[Problem to solve] For the entries below, state how many lines contain the string "jednak". Add nothing else.

(Transcribed page contents)
== Segment start ==

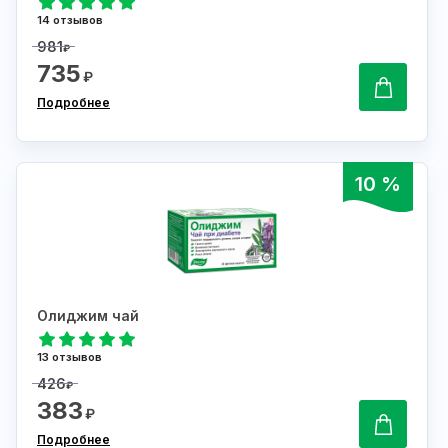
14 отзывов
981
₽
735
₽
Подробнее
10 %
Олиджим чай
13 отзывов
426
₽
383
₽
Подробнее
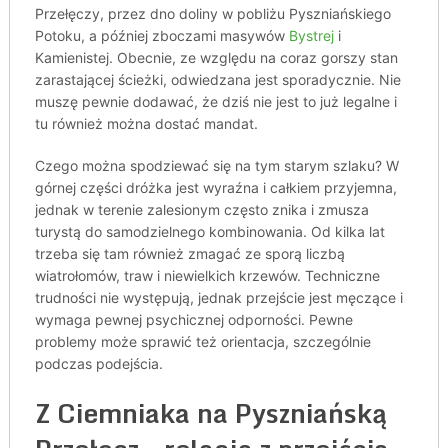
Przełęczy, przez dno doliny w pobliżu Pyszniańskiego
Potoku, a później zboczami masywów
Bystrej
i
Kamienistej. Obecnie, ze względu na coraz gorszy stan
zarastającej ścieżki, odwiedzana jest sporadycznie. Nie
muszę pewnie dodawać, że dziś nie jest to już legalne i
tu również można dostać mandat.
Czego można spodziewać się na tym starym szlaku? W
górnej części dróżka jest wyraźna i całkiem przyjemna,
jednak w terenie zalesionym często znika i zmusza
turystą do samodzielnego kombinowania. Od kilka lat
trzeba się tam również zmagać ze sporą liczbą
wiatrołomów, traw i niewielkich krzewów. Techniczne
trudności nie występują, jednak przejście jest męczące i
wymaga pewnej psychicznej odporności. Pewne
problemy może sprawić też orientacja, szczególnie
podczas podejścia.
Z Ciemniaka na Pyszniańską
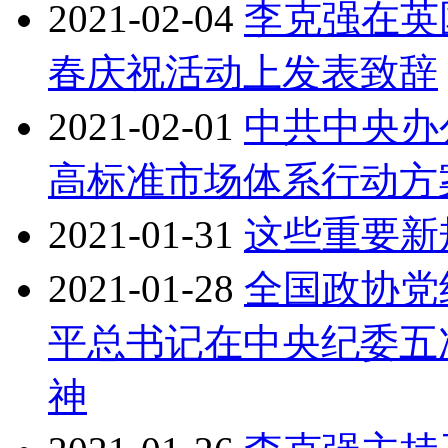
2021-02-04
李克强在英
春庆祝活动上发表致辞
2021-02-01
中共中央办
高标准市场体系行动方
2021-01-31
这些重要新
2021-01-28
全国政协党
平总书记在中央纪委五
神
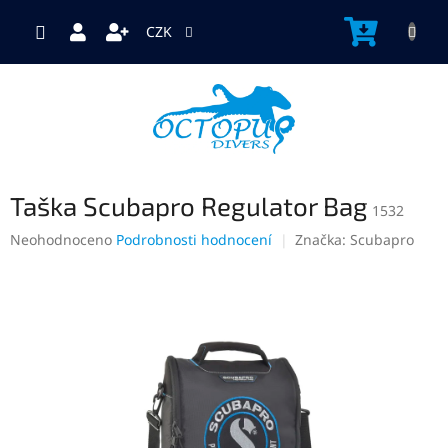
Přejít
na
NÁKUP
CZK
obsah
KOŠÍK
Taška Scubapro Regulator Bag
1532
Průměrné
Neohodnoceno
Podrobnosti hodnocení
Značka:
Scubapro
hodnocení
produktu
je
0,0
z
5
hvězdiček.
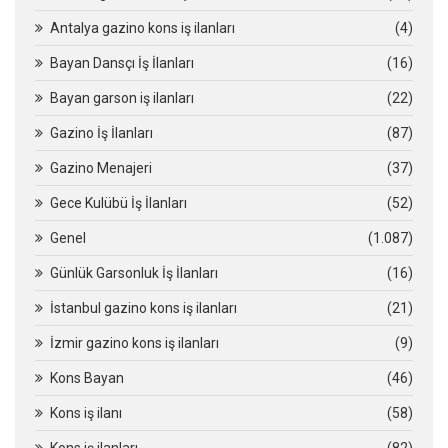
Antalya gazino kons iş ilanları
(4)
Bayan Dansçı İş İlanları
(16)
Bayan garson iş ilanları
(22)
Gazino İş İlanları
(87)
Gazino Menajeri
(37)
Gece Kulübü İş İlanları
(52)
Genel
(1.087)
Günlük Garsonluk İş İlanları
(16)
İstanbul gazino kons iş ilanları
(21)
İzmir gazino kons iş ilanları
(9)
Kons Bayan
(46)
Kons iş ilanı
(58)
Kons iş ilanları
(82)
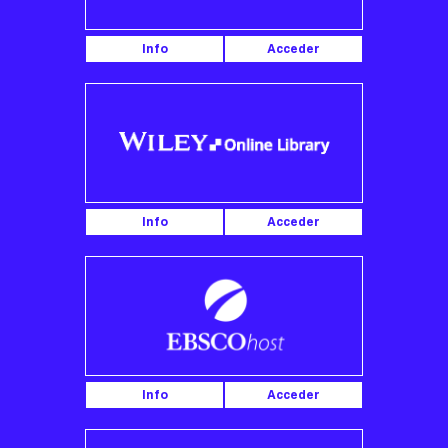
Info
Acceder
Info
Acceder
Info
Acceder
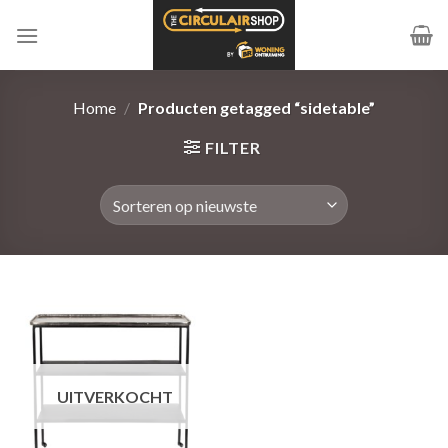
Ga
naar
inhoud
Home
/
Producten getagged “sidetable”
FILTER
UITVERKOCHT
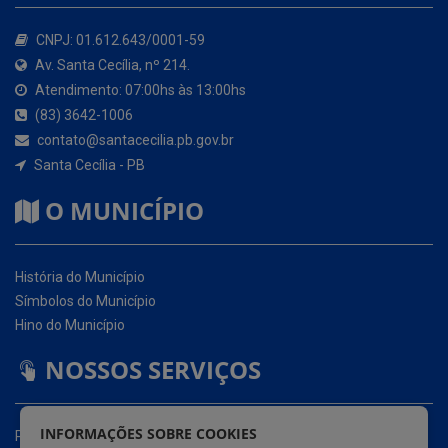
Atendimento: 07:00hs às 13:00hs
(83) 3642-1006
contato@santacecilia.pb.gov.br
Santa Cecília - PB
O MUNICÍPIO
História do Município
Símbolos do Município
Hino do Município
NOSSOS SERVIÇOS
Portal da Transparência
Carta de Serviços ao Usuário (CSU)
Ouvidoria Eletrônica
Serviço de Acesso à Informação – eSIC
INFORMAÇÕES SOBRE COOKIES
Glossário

== Segment end ==

[The completed task] 2